Appreciate the comments @SergeKireev. I still don't feel like I have a great handle on this issue.

So only a malicious person would do this. What would they gain from it?

And if Alice is the victim, could she also fight back with a second/deposit action in order to strategically defend against this?

Maybe @KenzoAgada @roguereddwarf can help me understand more about the other side of the argument (why this issue should stay invalid).

KenzoAgada commented 1 year ago

@SergeKireev earlier I wrote that Bob could use this to avoid Alice opening a position in a market where Bob is earning funding fee. Other than that, is there another self-gain reason for Bob to do this?

SergeKireev commented 1 year ago

@KenzoAgada @jacksanford1

And if Alice is the victim, could also fight back with a second/deposit action in order to strategically defend against this?

No, in the 'forced' scenario described in my last comment, Alice can not 'fight back'

Not sure if there can be a profit motive for a malicious user to do this. IMO It can be a grieving resulting in the loss of funds for a vault (due to it taking directional risk in the market where it should not as per lines: https://github.com/sherlock-audit/2023-05-perennial/blob/main/perennial-mono/packages/perennial-vaults/contracts/balanced/BalancedVault.sol#L489-L490).

If you deem this as a Low impact (due to the delta neutralness not being a hard requirement), we can classify this as Low.

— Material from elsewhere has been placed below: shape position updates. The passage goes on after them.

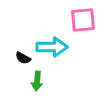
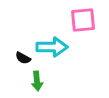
green arrow: rotated 12 degrees counterclockwise
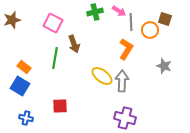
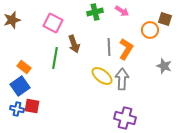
pink arrow: moved 3 px right
gray line: moved 22 px left, 25 px down
gray arrow: moved 2 px up
blue square: rotated 24 degrees clockwise
red square: moved 28 px left; rotated 14 degrees clockwise
blue cross: moved 9 px left, 9 px up
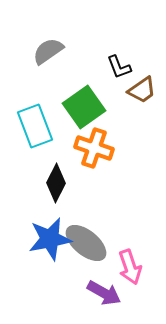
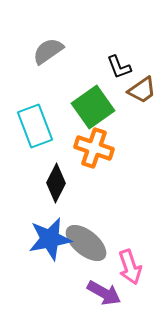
green square: moved 9 px right
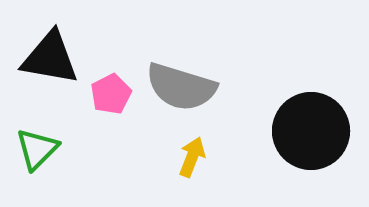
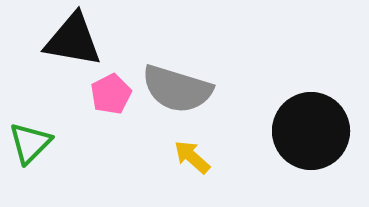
black triangle: moved 23 px right, 18 px up
gray semicircle: moved 4 px left, 2 px down
green triangle: moved 7 px left, 6 px up
yellow arrow: rotated 69 degrees counterclockwise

Otherwise it can be a medium I think.

KenzoAgada commented 1 year ago

Thanks @SergeKireev.

Due to the fact that Bob has no real reason to do this, and the relatively complex operation/cost (mentioned in the comments above), I would consider this a low.

jacksanford1 commented 1 year ago

If you deem this as a Low impact (due to the delta neutralness not being a hard requirement), we can classify this as Low.

Thanks for the comment @SergeKireev, it helped to clear things up for me. I would agree with you and deem that scenario as low impact. So would consider this issue to be Low (invalid).

jacksanford1 commented 1 year ago

Result: Invalid Unique Invalid based on conversation in previous few comments.

sherlock-admin2 commented 1 year ago

Escalations have been resolved successfully!